-- EXERCISE DATA follows --

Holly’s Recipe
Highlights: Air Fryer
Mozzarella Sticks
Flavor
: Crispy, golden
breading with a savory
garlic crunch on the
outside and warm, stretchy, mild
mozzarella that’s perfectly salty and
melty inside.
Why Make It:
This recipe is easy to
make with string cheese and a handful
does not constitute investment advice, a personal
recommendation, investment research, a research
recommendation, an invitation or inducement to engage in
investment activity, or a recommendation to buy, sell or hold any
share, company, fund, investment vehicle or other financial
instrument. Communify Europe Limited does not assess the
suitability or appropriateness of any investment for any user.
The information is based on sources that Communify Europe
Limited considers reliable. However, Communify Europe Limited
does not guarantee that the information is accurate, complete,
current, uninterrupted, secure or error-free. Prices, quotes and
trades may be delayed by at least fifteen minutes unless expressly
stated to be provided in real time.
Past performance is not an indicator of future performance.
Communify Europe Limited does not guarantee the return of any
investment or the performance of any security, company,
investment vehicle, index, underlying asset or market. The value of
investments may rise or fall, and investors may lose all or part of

-- EXERCISE DATA concluded --
-- EXERCISE DATA follows --

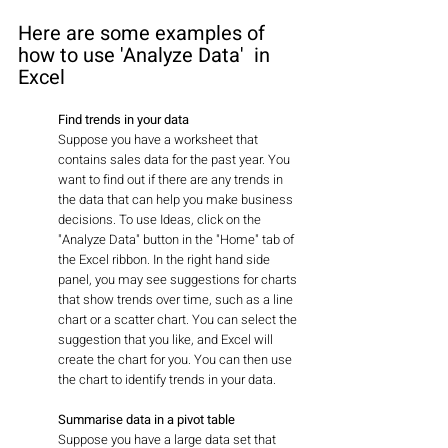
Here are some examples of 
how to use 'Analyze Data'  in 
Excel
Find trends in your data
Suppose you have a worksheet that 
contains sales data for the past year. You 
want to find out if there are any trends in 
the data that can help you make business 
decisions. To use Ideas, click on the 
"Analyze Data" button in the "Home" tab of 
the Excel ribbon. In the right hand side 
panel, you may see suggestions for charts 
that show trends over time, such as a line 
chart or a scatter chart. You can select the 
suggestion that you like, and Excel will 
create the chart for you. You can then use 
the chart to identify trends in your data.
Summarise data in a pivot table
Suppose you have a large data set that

-- EXERCISE DATA concluded --
-- EXERCISE DATA follows --

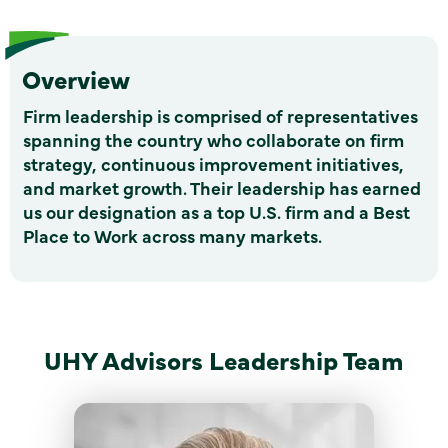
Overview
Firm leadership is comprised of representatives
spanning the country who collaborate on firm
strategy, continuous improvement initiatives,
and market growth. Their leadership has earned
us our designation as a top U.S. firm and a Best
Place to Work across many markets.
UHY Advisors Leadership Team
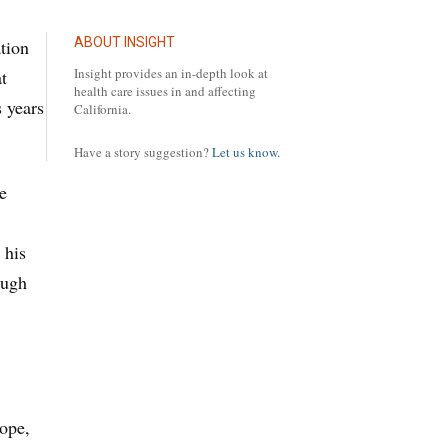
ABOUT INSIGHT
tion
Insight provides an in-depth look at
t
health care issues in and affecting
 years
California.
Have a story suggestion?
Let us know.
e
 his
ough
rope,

-- EXERCISE DATA concluded --

PROBLEM TO WORK ON: Check every line of the records, and copy the ones that hold the word "Limited".

WRITTEN SOLUTION:
instrument. Communify Europe Limited does not assess the
Limited considers reliable. However, Communify Europe Limited
Communify Europe Limited does not guarantee the return of any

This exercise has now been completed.